Saved entries:
————————

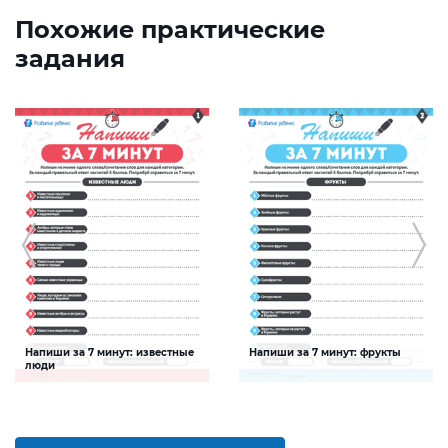
Похожие практические
задания
Напиши за 7 минут: известные
Напиши за 7 минут: фрукты
люди
Задание будет способствовать
Задание будет способствовать
расширению словарного запаса и
расширению словарного запаса и
активизации познавательной
активизации познавательной
деятельности детей
деятельности детей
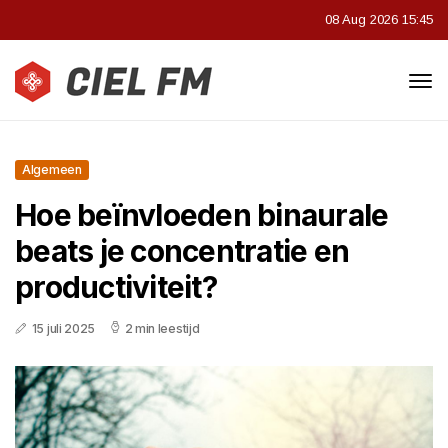
08 Aug 2026 15:45
Algemeen
Hoe beïnvloeden binaurale
beats je concentratie en
productiviteit?
15 juli 2025
2 min leestijd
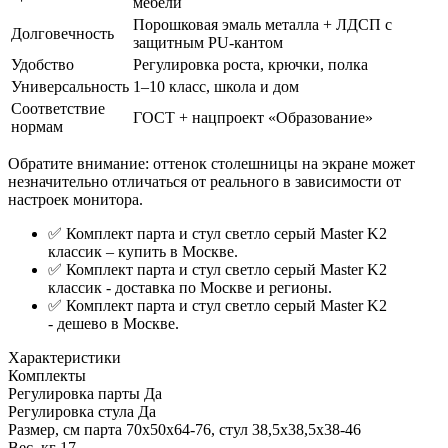
мебели
Порошковая эмаль металла + ЛДСП с
Долговечность
защитным PU-кантом
Удобство
Регулировка роста, крючки, полка
Универсальность
1–10 класс, школа и дом
Соответствие
ГОСТ + нацпроект «Образование»
нормам
Обратите внимание: оттенок столешницы на экране может
незначительно отличаться от реального в зависимости от
настроек монитора.
✅ Комплект парта и стул светло серый Master K2
классик – купить в Москве.
✅ Комплект парта и стул светло серый Master K2
классик - доставка по Москве и регионы.
✅ Комплект парта и стул светло серый Master K2
- дешево в Москве.
Характеристики
Комплекты
Регулировка парты
Да
Регулировка стула
Да
Размер, см
парта 70х50х64-76, стул 38,5х38,5х38-46
Вес, кг
17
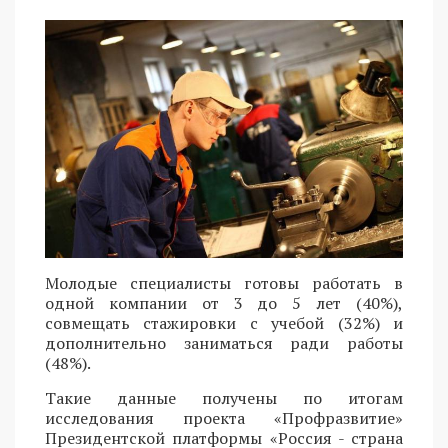
Молодые специалисты готовы работать в
одной компании от 3 до 5 лет (40%),
совмещать стажировки с учебой (32%) и
дополнительно заниматься ради работы
(48%).
Такие данные получены по итогам
исследования проекта «Профразвитие»
Президентской платформы «Россия - страна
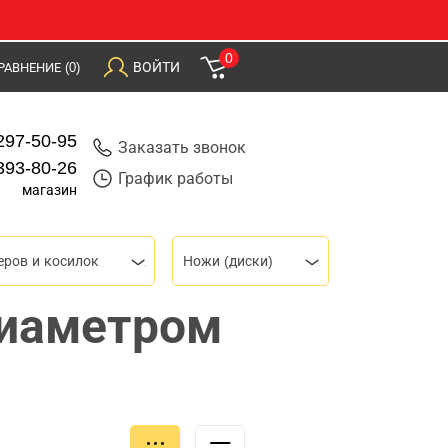
0
ВОЙТИ
РАВНЕНИЕ
(0)
297-50-95
Заказать звонок
393-80-26
График работы
магазин
ров и косилок
Ножи (диски)
диаметром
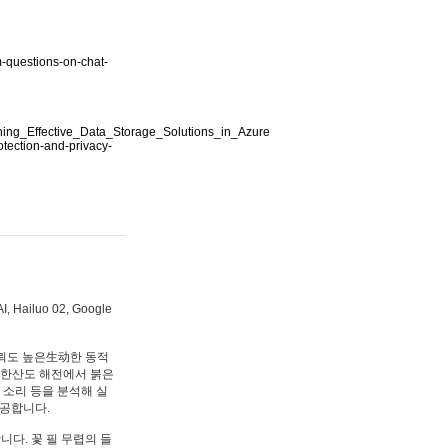
m-questions-on-chat-
gning_Effective_Data_Storage_Solutions_in_Azure
tection-and-privacy-
iluo 02, Google
뢰도 높은生动한 동적
"한산도 해전에서 붉은
 소리 등을 분석해 실
제공합니다.
다. 꽃 필 무렵의 들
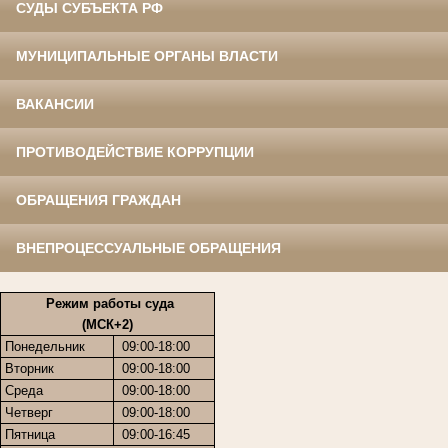
СУДЫ СУБЪЕКТА РФ
МУНИЦИПАЛЬНЫЕ ОРГАНЫ ВЛАСТИ
ВАКАНСИИ
ПРОТИВОДЕЙСТВИЕ КОРРУПЦИИ
ОБРАЩЕНИЯ ГРАЖДАН
ВНЕПРОЦЕССУАЛЬНЫЕ ОБРАЩЕНИЯ
Режим работы суда
(МСК+2)
Понедельник
09:00-18:00
Вторник
09:00-18:00
Среда
09:00-18:00
Четверг
09:00-18:00
Пятница
09:00-16:45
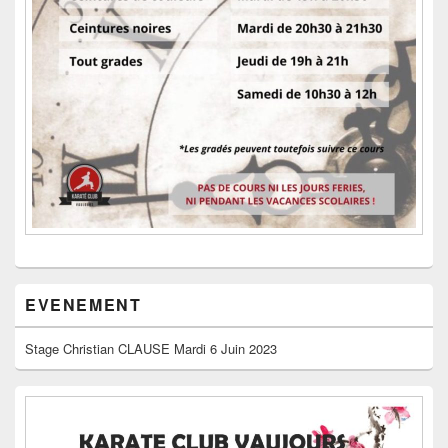
EVENEMENT
Stage Christian CLAUSE Mardi 6 Juin 2023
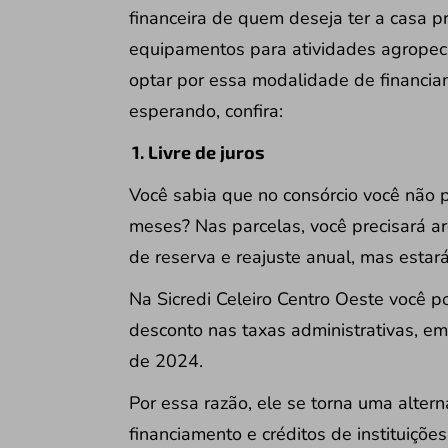
financeira de quem deseja ter a casa p
equipamentos para
atividades agropec
optar por essa modalidade de financia
esperando, confira:
1. Livre de juros
Você sabia que no consórcio você não 
meses? Nas parcelas, você precisará ar
de reserva e reajuste anual, mas estará 
Na Sicredi Celeiro Centro Oeste você 
desconto nas taxas administrativas, em
de 2024.
Por essa razão, ele se torna uma alter
financiamento e créditos de instituições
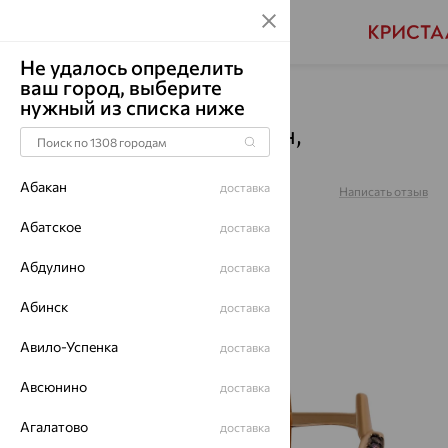
Не удалось определить
ваш город, выберите
Главная
Каталог
Серьги
Аметрин
нужный из списка ниже
Серьги, золото, аметрин,
кл4092а-49-01
Абакан
доставка
Артикул:
кл4092а-49-01
Написать отзыв
Абатское
доставка
Абдулино
доставка
64%
Абинск
доставка
Авило-Успенка
доставка
Авсюнино
доставка
Агалатово
доставка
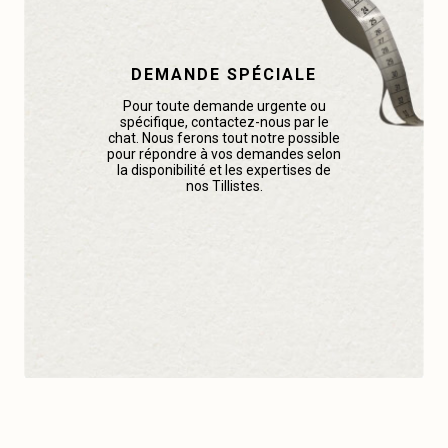
DEMANDE SPÉCIALE
Pour toute demande urgente ou
spécifique, contactez-nous par le
chat. Nous ferons tout notre possible
pour répondre à vos demandes selon
la disponibilité et les expertises de
nos Tillistes.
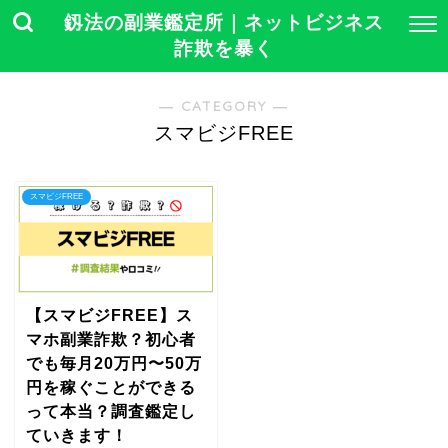
釼法の副業鑑定所｜ネットビジネス
詐欺を暴く
― CATEGORY ―
スマビジFREE
スマビジFREE
【スマビジFREE】ス
マホ副業詐欺？初心者
でも毎月20万円〜50万
円を稼ぐことができる
って本当？調査鑑定し
ていきます！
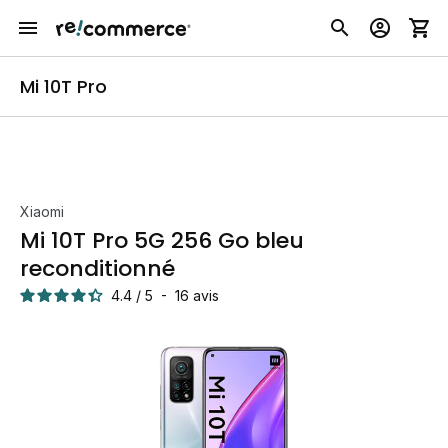
Mi 10T Pro
Xiaomi
Mi 10T Pro 5G 256 Go bleu
reconditionné
4.4
/
5
-
16
avis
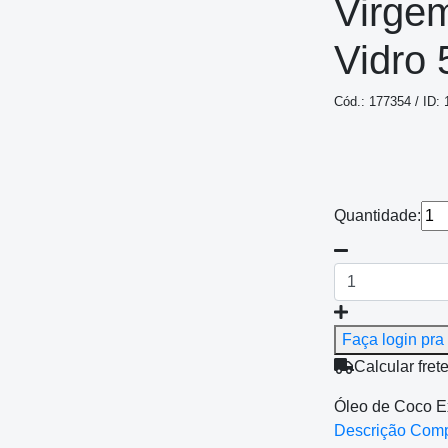
Virge
Vidro
Cód.: 177354 / ID:
Quantidade:
Faça login pra 
Calcular fret
Óleo de Coco E
Descrição Com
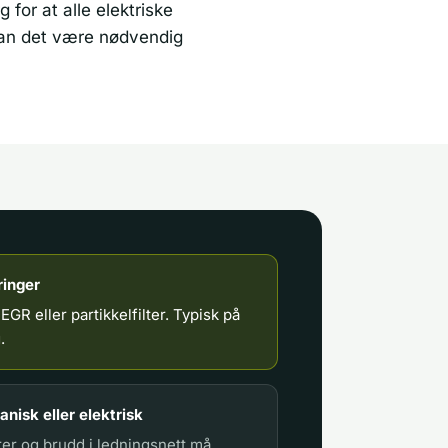
 for at alle elektriske
, kan det være nødvendig
ringer
i EGR eller partikkelfilter. Typisk på
.
nisk eller elektrisk
rer og brudd i ledningsnett må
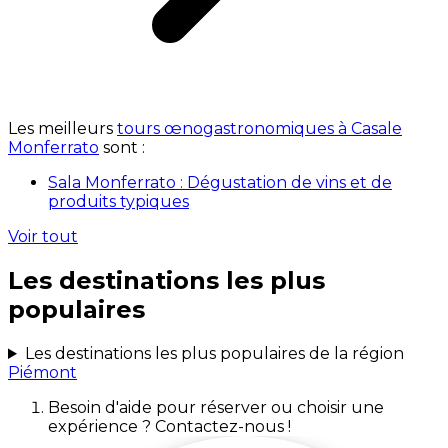
Les meilleurs
tours œnogastronomiques à Casale
Monferrato
sont :
Sala Monferrato : Dégustation de vins et de
produits typiques
Voir tout
Les destinations les plus
populaires
Les destinations les plus populaires de la région
Piémont
Besoin d'aide pour réserver ou choisir une
expérience ? Contactez-nous !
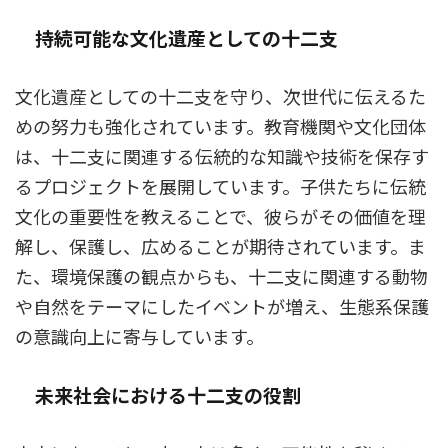
持続可能な文化遺産としての十二支
文化遺産としての十二支を守り、次世代に伝えるた
めの努力も強化されています。教育機関や文化団体
は、十二支に関連する伝統的な知識や技術を保存す
るプロジェクトを展開しています。子供たちに伝統
文化の重要性を教えることで、彼らがその価値を理
解し、保護し、広めることが期待されています。ま
た、環境保護の観点からも、十二支に関連する動物
や自然をテーマにしたイベントが増え、生態系保護
の意識向上に寄与しています。
未来社会における十二支の役割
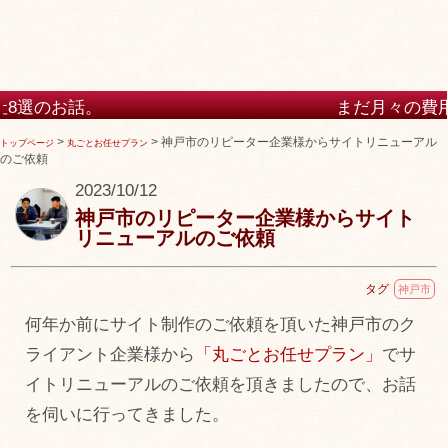
まだ月々の費用・月額の費用
けますか？
>
>
神戸市のリピーター企業様からサイトリニューアル
トップページ
丸ごとお任せプラン
のご依頼
2023/10/12
神戸市のリピーター企業様からサイト
リニューアルのご依頼
タグ
神戸市
何年か前にサイト制作のご依頼を頂いた神戸市のク
ライアント企業様から
「丸ごとお任せプラン」
でサ
イトリニューアルのご依頼を頂きましたので、お話
を伺いに行ってきました。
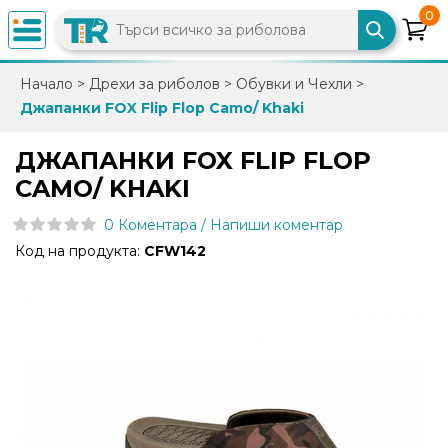
0
×
Начало
>
Дрехи за риболов
>
Обувки и Чехли
>
Джапанки FOX Flip Flop Camo/ Khaki
0882
892
ДЖАПАНКИ FOX FLIP FLOP
086
CAMO/ KHAKI
0 Коментара / Напиши коментар
info@trfish.com
Код на продукта:
CFW142
Вход
Регистрация
Промоции
Нови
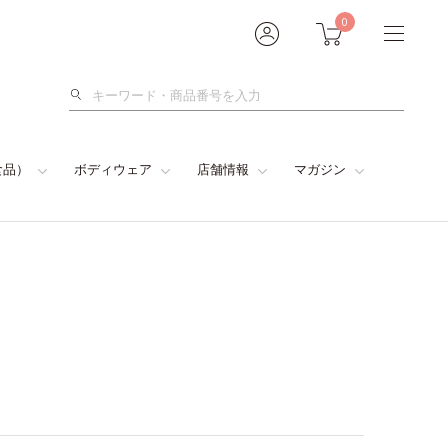
0
検
索
食品）
ボディウェア
店舗情報
マガジン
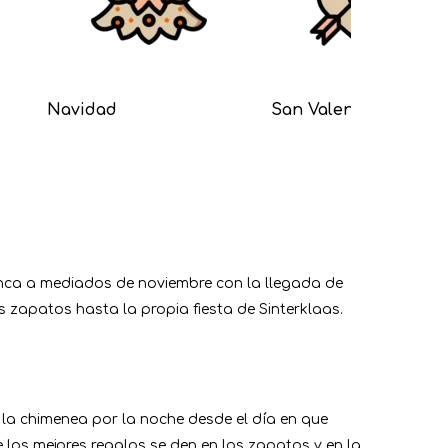
Navidad
San Valentín
ranca a mediados de noviembre con la llegada de
s zapatos hasta la propia fiesta de Sinterklaas.
a la chimenea por la noche desde el día en que
e los mejores regalos se den en los zapatos y en la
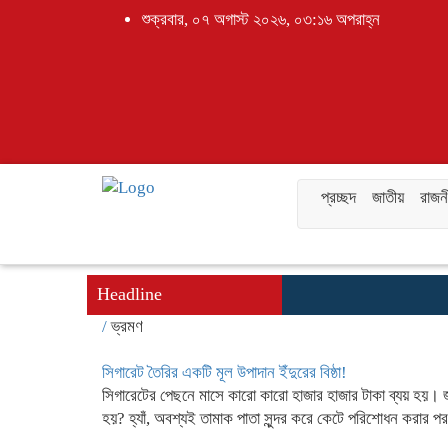
শুক্রবার, ০৭ অগাস্ট ২০২৬, ০৩:১৬ অপরাহ্ন
প্রচ্ছদ
জাতীয়
রাজন
Headline
/
ভ্রমণ
সিগারেট তৈরির একটি মূল উপাদান ইঁদুরের বিষ্ঠা!
সিগারেটের পেছনে মাসে কারো কারো হাজার হাজার টাকা ব্যয় হয়। 
হয়? হ্যাঁ, অবশ্যই তামাক পাতা সুন্দর করে কেটে পরিশোধন করার পর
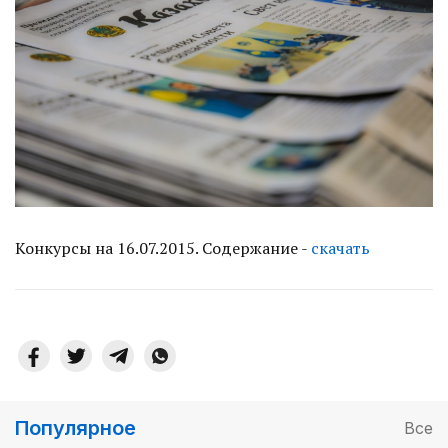
Конкурсы на 16.07.2015. Содержание -
скачать
Популярное
Все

————————

• **Goal of the exercise**
Transcribe each line above exactly, pictures excluded.

• **Response**
Похожие практические
задания
Напиши за 7 минут: известные
Напиши за 7 минут: фрукты
люди
Задание будет способствовать
Задание будет способствовать
расширению словарного запаса и
расширению словарного запаса и
активизации познавательной
активизации познавательной
деятельности детей
деятельности детей
08 Aug 2026 15:45
Algemeen
Hoe beïnvloeden binaurale
beats je concentratie en
productiviteit?
15 juli 2025
2 min leestijd
мебели
Порошковая эмаль металла + ЛДСП с
Долговечность
защитным PU-кантом
Удобство
Регулировка роста, крючки, полка
Универсальность
1–10 класс, школа и дом
Соответствие
ГОСТ + нацпроект «Образование»
нормам
Обратите внимание: оттенок столешницы на экране может
незначительно отличаться от реального в зависимости от
настроек монитора.
✅ Комплект парта и стул светло серый Master K2
классик – купить в Москве.
✅ Комплект парта и стул светло серый Master K2
классик - доставка по Москве и регионы.
✅ Комплект парта и стул светло серый Master K2
- дешево в Москве.
Характеристики
Комплекты
Регулировка парты
Да
Регулировка стула
Да
Размер, см
парта 70х50х64-76, стул 38,5х38,5х38-46
Вес, кг
17
Молодые специалисты готовы работать в
одной компании от 3 до 5 лет (40%),
совмещать стажировки с учебой (32%) и
дополнительно заниматься ради работы
(48%).
Такие данные получены по итогам
исследования проекта «Профразвитие»
Президентской платформы «Россия - страна
0
ВОЙТИ
РАВНЕНИЕ
(0)
297-50-95
Заказать звонок
393-80-26
График работы
магазин
ров и косилок
Ножи (диски)
диаметром
m-questions-on-chat-
gning_Effective_Data_Storage_Solutions_in_Azure
tection-and-privacy-
iluo 02, Google
뢰도 높은生动한 동적
"한산도 해전에서 붉은
 소리 등을 분석해 실
제공합니다.
다. 꽃 필 무렵의 들
СУДЫ СУБЪЕКТА РФ
МУНИЦИПАЛЬНЫЕ ОРГАНЫ ВЛАСТИ
ВАКАНСИИ
ПРОТИВОДЕЙСТВИЕ КОРРУПЦИИ
ОБРАЩЕНИЯ ГРАЖДАН
ВНЕПРОЦЕССУАЛЬНЫЕ ОБРАЩЕНИЯ
Режим работы суда
(МСК+2)
Понедельник
09:00-18:00
Вторник
09:00-18:00
Среда
09:00-18:00
Четверг
09:00-18:00
Пятница
09:00-16:45
EVENEMENT
Stage Christian CLAUSE Mardi 6 Juin 2023
financeira de quem deseja ter a casa p
equipamentos para
atividades agropec
optar por essa modalidade de financia
esperando, confira:
1. Livre de juros
Você sabia que no consórcio você não 
meses? Nas parcelas, você precisará ar
de reserva e reajuste anual, mas estará 
Na Sicredi Celeiro Centro Oeste você 
desconto nas taxas administrativas, em
de 2024.
Por essa razão, ele se torna uma alter
financiamento e créditos de instituições
Не удалось определить
ваш город, выберите
Главная
Каталог
Серьги
Аметрин
нужный из списка ниже
Серьги, золото, аметрин,
кл4092а-49-01
Абакан
доставка
Артикул:
кл4092а-49-01
Написать отзыв
Абатское
доставка
Абдулино
доставка
64%
Абинск
доставка
Авило-Успенка
доставка
Авсюнино
доставка
Агалатово
доставка
DEMANDE SPÉCIALE
Pour toute demande urgente ou
spécifique, contactez-nous par le
chat. Nous ferons tout notre possible
pour répondre à vos demandes selon
la disponibilité et les expertises de
nos Tillistes.
釼法の副業鑑定所｜ネットビジネス
詐欺を暴く
― CATEGORY ―
スマビジFREE
スマビジFREE
【スマビジFREE】ス
マホ副業詐欺？初心者
でも毎月20万円〜50万
円を稼ぐことができる
って本当？調査鑑定し
ていきます！
Mi 10T Pro
Xiaomi
Mi 10T Pro 5G 256 Go bleu
reconditionné
4.4
/
5
-
16
avis
Virge
Vidro
Cód.: 177354 / ID:
Quantidade:
Faça login pra 
Calcular fret
Óleo de Coco E
Descrição Com
 for at alle elektriske
, kan det være nødvendig
ringer
i EGR eller partikkelfilter. Typisk på
.
nisk eller elektrisk
rer og brudd i ledningsnett må
Les meilleurs
tours œnogastronomiques à Casale
Monferrato
sont :
Sala Monferrato : Dégustation de vins et de
produits typiques
Voir tout
Les destinations les plus
populaires
Les destinations les plus populaires de la région
Piémont
Besoin d'aide pour réserver ou choisir une
expérience ? Contactez-nous !
持続可能な文化遺産としての十二支
文化遺産としての十二支を守り、次世代に伝えるた
めの努力も強化されています。教育機関や文化団体
は、十二支に関連する伝統的な知識や技術を保存す
るプロジェクトを展開しています。子供たちに伝統
文化の重要性を教えることで、彼らがその価値を理
解し、保護し、広めることが期待されています。ま
た、環境保護の観点からも、十二支に関連する動物
や自然をテーマにしたイベントが増え、生態系保護
の意識向上に寄与しています。
未来社会における十二支の役割
まだ月々の費用・月額の費用
けますか？
>
>
神戸市のリピーター企業様からサイトリニューアル
トップページ
丸ごとお任せプラン
のご依頼
2023/10/12
神戸市のリピーター企業様からサイト
リニューアルのご依頼
タグ
神戸市
何年か前にサイト制作のご依頼を頂いた神戸市のク
ライアント企業様から
「丸ごとお任せプラン」
でサ
イトリニューアルのご依頼を頂きましたので、お話
を伺いに行ってきました。
0
×
Начало
>
Дрехи за риболов
>
Обувки и Чехли
>
Джапанки FOX Flip Flop Camo/ Khaki
0882
892
ДЖАПАНКИ FOX FLIP FLOP
086
CAMO/ KHAKI
0 Коментара / Напиши коментар
info@trfish.com
Код на продукта:
CFW142
Вход
Регистрация
Промоции
Нови
0
検
索
食品）
ボディウェア
店舗情報
マガジン
Navidad
San Valentín
ranca a mediados de noviembre con la llegada de
s zapatos hasta la propia fiesta de Sinterklaas.
a la chimenea por la noche desde el día en que
e los mejores regalos se den en los zapatos y en la
শুক্রবার, ০৭ অগাস্ট ২০২৬, ০৩:১৬ অপরাহ্ন
প্রচ্ছদ
জাতীয়
রাজন
Headline
/
ভ্রমণ
সিগারেট তৈরির একটি মূল উপাদান ইঁদুরের বিষ্ঠা!
সিগারেটের পেছনে মাসে কারো কারো হাজার হাজার টাকা ব্যয় হয়। 
হয়? হ্যাঁ, অবশ্যই তামাক পাতা সুন্দর করে কেটে পরিশোধন করার পর
Конкурсы на 16.07.2015. Содержание -
скачать
Популярное
Все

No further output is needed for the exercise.